I should simply have asked, "Is it possible, in a literature course, to proceed from an aesthetic viewpoint that is fundamentally opposed to the work or works in question?" That is, to take the view that the works are ugly (and that this is bad) or false, or tendentious, or foolish, or self-inconsistent, or picayune, or obscene, or whatever?

My answer is that, no, one should not do this. That appears to be Bruce Baugh's answer, too. But I say further that one should not be penalised for not doing it if one is prepared to put equal effort into other works of equal standing, and that the school's responsibility is to provide reasonable alternatives, either in the form of different texts or in the form of a different but equally accredited course or curriculum. As far as I understand him, Bruce Baugh would not agree. Perhaps you would care to comment?

#260 ::: Bruce Baugh ::: (view all by) ::: February 27, 2006, 03:53 AM:

Dave, I can't help noticing that you never have anything to say in response to anyone explaining how canons develop, nor what their limits are in providing some black iron prison of departmental dogma. You keep skipping on the parts where you can rant about the conspiracy of professors to swallow our souls and about how you have to martyr yourself rathre than risk contaminating the purity of your essence. This is regrettably unsurprising, but also rather disappointing. I leave the field to someone else - I have responsibilities despite being as sick as I am at the moment, and this energy is needed elsewhere.

Good luck in keeping yourself nailed to that cross. It doesn't seem like you much want to do anything else.

#261 ::: Bruce Baugh ::: (view all by) ::: February 27, 2006, 03:56 AM:

And no, you don't have to respond to that last one.

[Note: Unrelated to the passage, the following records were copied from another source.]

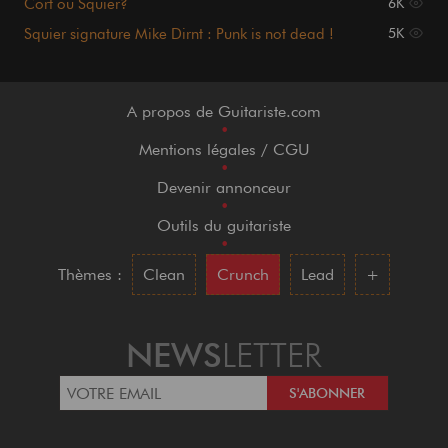
Cort ou Squier?
6K
Squier signature Mike Dirnt : Punk is not dead !
5K
A propos de Guitariste.com
•
Mentions légales / CGU
•
Devenir annonceur
•
Outils du guitariste
•
Thèmes :
Clean
Crunch
Lead
+
NEWS
LETTER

It's an admission of my giving up, feeling that I've just been casting effort into a void, or more accurately into a shredder, and I'm just venting a bit of frustration before getting back to work on things that matter to me more than your determination to wage this particular war against literature.

On the whole I'd prefer not being cited in support of any of your arguments, but my words are out there to use or not as you wish, I guess.

#262 ::: miriam beetle ::: (view all by) ::: February 27, 2006, 04:25 AM:

ok. wading in....

i was raised orthodox (although david m. would probably not consider it so: my parents were big hippies for our community, & so far as let me, shock-horror, take nude figure drawing when i was in high school), & my brother is now possibly even orthodox by david m.'s standards: he follows chabad. we had the why-is-art-necessary discussion not too long ago.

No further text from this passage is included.